D'après une étude publiée par le Centre d'études de l'emploi (CEE) réalisée auprès d'anciens bénéficiaires du système d'emplois jeunes lancés en 1997 par le gouvernement Jospin, les emplois de ce type jouent toutefois "pleinement leur rôle d'accueil des jeunes dans une première expérience professionnelle" et contribuent à baisser le taux de chômage des jeunes. Mais la mesure est temporaire. "L'entrée en emploi jeune préserve dans un premier temps du chômage, détaille l'étude, ainsi en novembre 2003, la part du chômage est-elle nettement réduite. La situation change dès fin 2003 lorsque les sorties de jeunes du programme commencent vraiment." Et des conséquences négatives sur le salaire sont aussi identifiées, le passage en emploi jeune conduisant à "un désavantage plus durable", explique le CEE.

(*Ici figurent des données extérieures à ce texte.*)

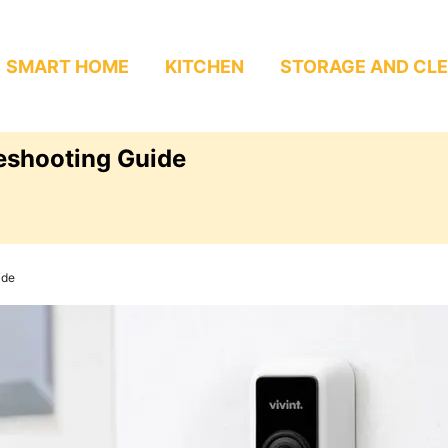
SMART HOME
KITCHEN
STORAGE AND CL
leshooting Guide
ide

30 millions d'euros de plus pour les missions locales
Les députés de l'opposition ont également critiqué le caractère anticonstitutionnel de la mesure. Le dispositif "instaure une discrimination injustifiée entre les différents bénéficiaires du contrat d'avenir (sic), provoquant ainsi une rupture avec le principe constitutionnel d'égalité", a encore ajouté Jean-Frédéric Poisson.
Le dispositif est destiné aux jeunes sans qualification et le gouvernement espère en faire bénéficier en priorité les jeunes issus des zones urbaines sensibles (ZUS), et des zones de revitalisation rurale (ZRR). "Les emplois d'avenir seront accessibles sur l'ensemble du territoire, mais nous ferons en sorte que les moyens soient mobilisés fortement là où les besoins sont les plus importants", a ainsi précisé le ministre de l'Emploi. Pour les députés de l'opposition, la cible du dispositif n'est pas claire. "Ce dispositif est-il territorial ou personnel ? Pour quelles raisons doit-il bénéficier davantage aux ZUS ou aux ZRR ? Quelles sont les caractéristiques des zones dans lesquelles les jeunes ont des difficultés d'accès à l'emploi ?", a encore questionné Jean-Frédéric Poisson.

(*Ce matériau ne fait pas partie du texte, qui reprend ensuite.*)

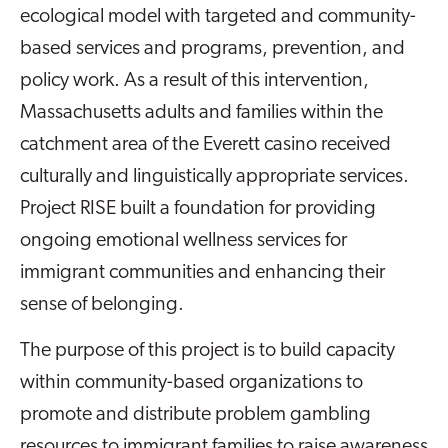
ecological model with targeted and community-
based services and programs, prevention, and
policy work. As a result of this intervention,
Massachusetts adults and families within the
catchment area of the Everett casino received
culturally and linguistically appropriate services.
Project RISE built a foundation for providing
ongoing emotional wellness services for
immigrant communities and enhancing their
sense of belonging.
The purpose of this project is to build capacity
within community-based organizations to
promote and distribute problem gambling
resources to immigrant families to raise awareness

Les acteurs du milieu rural sont eux aussi partagés quant à l'efficacité des emplois d'avenir. Si certains considèrent qu'ils vont offrir des réponses pérennes, d'autres estiment que ce ne sera pas une réponse suffisante, du fait des problèmes auxquels les jeunes ont à faire face : pas de permis de conduire, pas de moyens financiers pour acheter une voiture... La nécessité d'anticiper la fin du contrat qui est temporaire sera aussi un obstacle.
La ministre de l'Egalité des territoires et du Logement, Cécile Duflot, s'est quant à elle félicitée, le 11 septembre, de ce ciblage prioritaire vers les ZUS, "où le chômage significatif de la jeunesse suscite des tensions sociales", et dans les zones rurales, "où les jeunes peinent à trouver un emploi adapté en raison de leur éloignement géographique".

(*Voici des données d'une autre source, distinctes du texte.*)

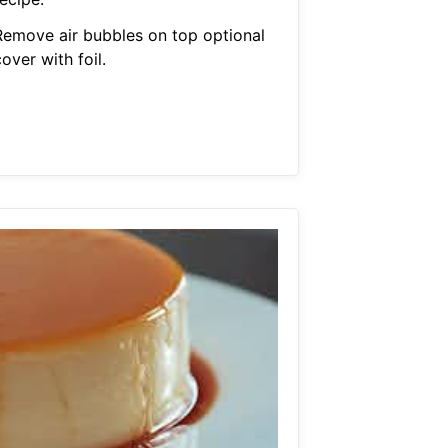
Remove air bubbles on top optional
over with foil.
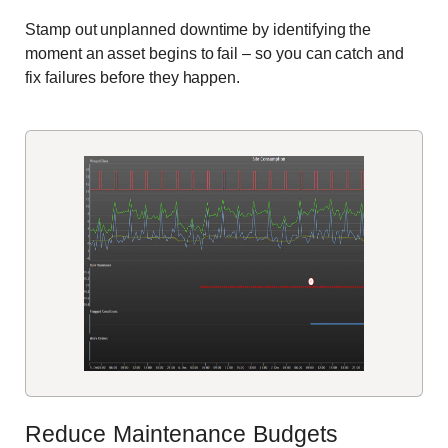
Stamp out unplanned downtime by identifying the
moment an asset begins to fail – so you can catch and
fix failures before they happen.
Reduce Maintenance Budgets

Reste encore à débattre de l'accompagnement. Pour le CEE, "l'accompagnement par le service public de l'emploi, en l'occurrence les missions locales pour les jeunes peu qualifiés qui vont être embauchés en emplois d'avenir est essentiel". Sur ce point, Michel Sapin a donné de nouveaux éléments. "Les missions locales seront en première ligne pour la prescription et le suivi des jeunes en emploi d'avenir", a-t-il signalé pendant le débat parlementaire, précisant que "nous prévoyons des crédits spécifiques pour renforcer les moyens d'accompagnement des missions locales à hauteur de 30 millions d'euros pour la première année".